We attributed this to a different stem loop present in the pepper system compared to the published system which is working in our hands. We are thus now working with the UCLA group to modify the toehold stem so as to test the functionality of the new system.
Exploitation Route It is still quite early to say as the award is still ongoing.
Our characterisation of fluorescent aptamers can prove really useful in the field to provide quantitative information on the features of novel aptamers not characterised yet in bacteria and how this compares to performance in synthetic and mammalian cells.

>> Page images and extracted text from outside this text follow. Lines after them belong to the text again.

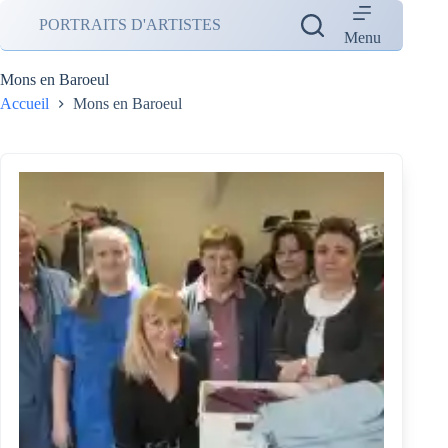
Passer
PORTRAITS D'ARTISTES
au
Menu
contenu
Mons en Baroeul
Accueil
Mons en Baroeul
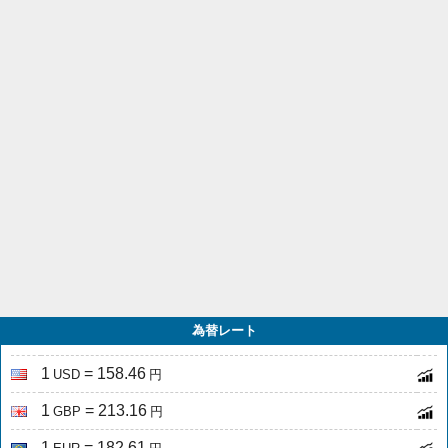
為替レート
1
= 158.46
USD
円
1
= 213.16
GBP
円
1
= 182.61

If it works, the toehold switch we are designing could prove very useful indeed to allow tracking and analysis of RNA production there where normal native promoters may be too weak to be directly detected with techniques other than RNAseq or qPCR which are more expensive and limited by time point measurements.

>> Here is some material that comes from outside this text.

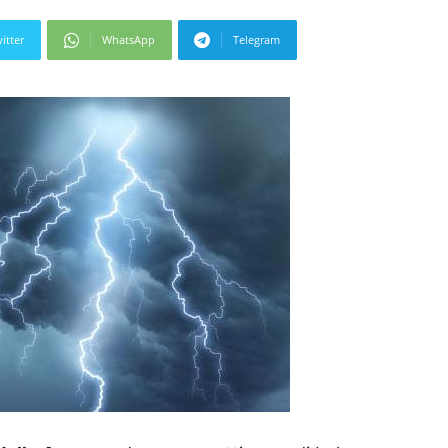
itter
WhatsApp
Telegram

Sectors Manufacturing, including Industrial Biotechology,Pharmaceuticals and Medical Biotechnology

 
Description UCLA collaborations 
Organisation University of California, Los Angeles (UCLA)
Country United States 
Sector Academic/University 
PI Contribution We are actively collaboration with Prof. Elisa Franco on the project funded by the award. We are working on building synthetic constructs that express the fluorescent RNA aptamers pepper and corn under the control of pBAD promoters (weaker and stronger). We are setting up protocols to dynamically track fluorescence from the aptamers to establish if it is possible to use them as tool for tracking the bacterial burden response. The group is contributing with experimental expertise not present in the collaborators lab, especially in vivo work in bacteria. We are also contributing ideas (dynamic tracking), plasmid constructs and burden responsive constructs that were developed in our group. The PDRA has been trained on plate reader and flow cytometry equipment usage and molecular cloning in E. coli.
Collaborator Contribution Prof Franco is in charge of the modelling side of the project and in vitro work on constructs. She is currently characterising in vitro toe-hold mediated sensing using novel constructs developed in her lab that can be employed in my lab for sensing of burden and dynamic tracking of RNA aptamer activity.